The entries that follow include a run beginning at the line with "Nejprodávanější" and ending at the line with "December 2009"; restate that run word for word and leave the rest out.

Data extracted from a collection
* * * * * * *

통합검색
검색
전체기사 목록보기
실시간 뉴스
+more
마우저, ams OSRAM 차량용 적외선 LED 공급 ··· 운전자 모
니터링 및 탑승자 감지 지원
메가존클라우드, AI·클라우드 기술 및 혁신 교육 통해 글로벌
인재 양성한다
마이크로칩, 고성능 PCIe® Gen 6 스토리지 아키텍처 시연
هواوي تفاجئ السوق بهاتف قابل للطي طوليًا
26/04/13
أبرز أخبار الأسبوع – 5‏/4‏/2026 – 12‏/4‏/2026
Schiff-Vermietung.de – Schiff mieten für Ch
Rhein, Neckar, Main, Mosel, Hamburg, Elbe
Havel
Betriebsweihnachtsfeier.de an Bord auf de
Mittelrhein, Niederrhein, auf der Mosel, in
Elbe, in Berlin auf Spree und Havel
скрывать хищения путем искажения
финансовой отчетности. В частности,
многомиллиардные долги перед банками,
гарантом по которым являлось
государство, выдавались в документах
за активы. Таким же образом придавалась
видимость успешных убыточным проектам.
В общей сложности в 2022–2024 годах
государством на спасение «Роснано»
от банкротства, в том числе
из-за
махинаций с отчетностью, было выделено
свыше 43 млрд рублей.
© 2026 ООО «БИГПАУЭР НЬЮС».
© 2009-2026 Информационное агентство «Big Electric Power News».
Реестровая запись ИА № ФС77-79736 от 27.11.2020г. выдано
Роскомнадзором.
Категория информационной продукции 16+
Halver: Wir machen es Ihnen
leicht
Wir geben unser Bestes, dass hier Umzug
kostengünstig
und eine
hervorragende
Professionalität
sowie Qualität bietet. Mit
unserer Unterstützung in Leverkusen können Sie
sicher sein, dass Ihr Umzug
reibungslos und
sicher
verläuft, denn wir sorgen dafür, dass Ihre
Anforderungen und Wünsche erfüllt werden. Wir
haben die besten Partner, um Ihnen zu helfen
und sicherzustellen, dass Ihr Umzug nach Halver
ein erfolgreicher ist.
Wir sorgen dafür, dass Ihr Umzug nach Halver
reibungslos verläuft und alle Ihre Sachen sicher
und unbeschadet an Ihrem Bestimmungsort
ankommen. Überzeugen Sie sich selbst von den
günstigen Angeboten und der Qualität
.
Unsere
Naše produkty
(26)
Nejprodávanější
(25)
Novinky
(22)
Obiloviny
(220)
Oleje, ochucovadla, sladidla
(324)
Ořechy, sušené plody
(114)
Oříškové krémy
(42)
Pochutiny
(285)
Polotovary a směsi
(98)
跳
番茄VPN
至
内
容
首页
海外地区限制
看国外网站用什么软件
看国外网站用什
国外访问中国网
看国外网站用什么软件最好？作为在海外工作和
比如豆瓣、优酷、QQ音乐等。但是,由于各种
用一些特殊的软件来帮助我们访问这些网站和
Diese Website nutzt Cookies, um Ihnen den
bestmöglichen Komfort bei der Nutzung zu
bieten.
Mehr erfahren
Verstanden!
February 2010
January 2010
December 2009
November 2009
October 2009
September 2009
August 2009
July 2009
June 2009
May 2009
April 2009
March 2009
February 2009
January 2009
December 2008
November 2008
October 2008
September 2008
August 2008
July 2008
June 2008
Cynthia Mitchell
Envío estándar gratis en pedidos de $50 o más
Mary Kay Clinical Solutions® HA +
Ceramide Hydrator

* * * * * * *

**WORKED SOLUTION**
Nejprodávanější
(25)
Novinky
(22)
Obiloviny
(220)
Oleje, ochucovadla, sladidla
(324)
Ořechy, sušené plody
(114)
Oříškové krémy
(42)
Pochutiny
(285)
Polotovary a směsi
(98)
跳
番茄VPN
至
内
容
首页
海外地区限制
看国外网站用什么软件
看国外网站用什
国外访问中国网
看国外网站用什么软件最好？作为在海外工作和
比如豆瓣、优酷、QQ音乐等。但是,由于各种
用一些特殊的软件来帮助我们访问这些网站和
Diese Website nutzt Cookies, um Ihnen den
bestmöglichen Komfort bei der Nutzung zu
bieten.
Mehr erfahren
Verstanden!
February 2010
January 2010
December 2009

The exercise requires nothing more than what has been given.